### Work to complete:
From the records below, please repeat exactly the line that has "Do Not Process My Personal Information", the line that has "torna l'allerta meteo in Irpinia", and every line between them, and nothing else.

### Material for this task:
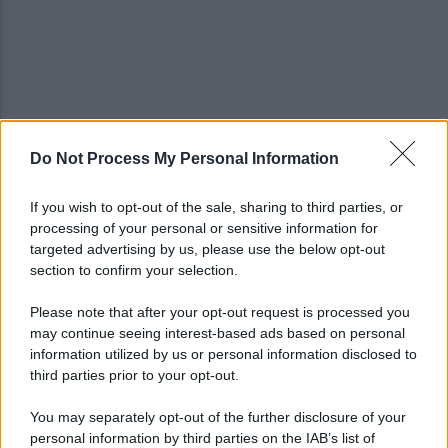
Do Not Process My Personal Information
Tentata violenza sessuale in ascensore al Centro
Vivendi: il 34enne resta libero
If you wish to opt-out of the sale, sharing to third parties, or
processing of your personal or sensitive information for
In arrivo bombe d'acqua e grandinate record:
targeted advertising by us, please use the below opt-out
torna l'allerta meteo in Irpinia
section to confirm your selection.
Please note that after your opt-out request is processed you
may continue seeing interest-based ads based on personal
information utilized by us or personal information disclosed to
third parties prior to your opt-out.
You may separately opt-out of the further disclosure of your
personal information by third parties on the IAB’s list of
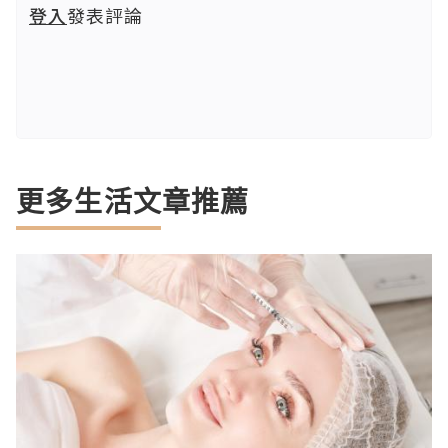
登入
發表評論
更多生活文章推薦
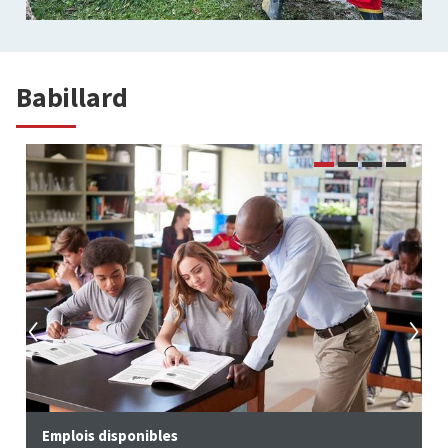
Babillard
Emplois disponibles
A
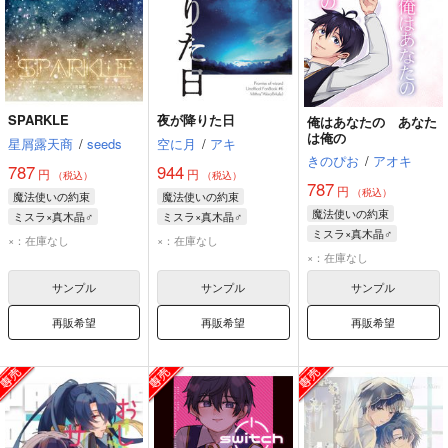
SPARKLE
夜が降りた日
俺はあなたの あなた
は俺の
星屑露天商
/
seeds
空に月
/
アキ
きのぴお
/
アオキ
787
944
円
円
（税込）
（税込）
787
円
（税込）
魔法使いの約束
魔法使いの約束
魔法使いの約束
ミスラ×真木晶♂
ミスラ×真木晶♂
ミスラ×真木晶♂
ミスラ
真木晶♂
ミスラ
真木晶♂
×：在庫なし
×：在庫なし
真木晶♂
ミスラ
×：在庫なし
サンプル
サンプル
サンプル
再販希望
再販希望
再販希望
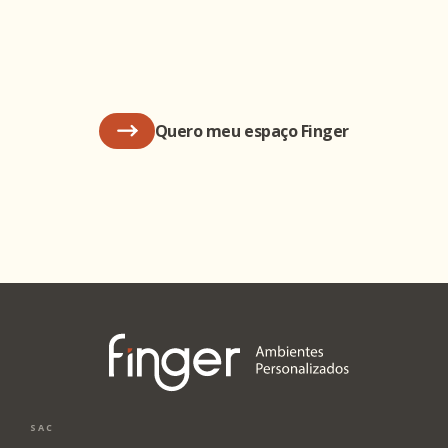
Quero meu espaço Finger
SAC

---

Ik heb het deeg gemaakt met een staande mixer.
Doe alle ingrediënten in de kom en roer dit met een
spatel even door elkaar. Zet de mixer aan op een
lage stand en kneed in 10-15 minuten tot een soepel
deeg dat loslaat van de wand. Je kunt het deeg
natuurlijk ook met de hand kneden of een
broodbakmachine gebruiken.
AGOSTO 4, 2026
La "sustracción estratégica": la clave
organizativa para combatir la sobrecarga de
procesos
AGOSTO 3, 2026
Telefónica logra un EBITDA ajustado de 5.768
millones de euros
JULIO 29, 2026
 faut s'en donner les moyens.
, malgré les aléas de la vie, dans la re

### Result of the task:
Do Not Process My Personal Information
Tentata violenza sessuale in ascensore al Centro
Vivendi: il 34enne resta libero
If you wish to opt-out of the sale, sharing to third parties, or
processing of your personal or sensitive information for
In arrivo bombe d'acqua e grandinate record:
targeted advertising by us, please use the below opt-out
torna l'allerta meteo in Irpinia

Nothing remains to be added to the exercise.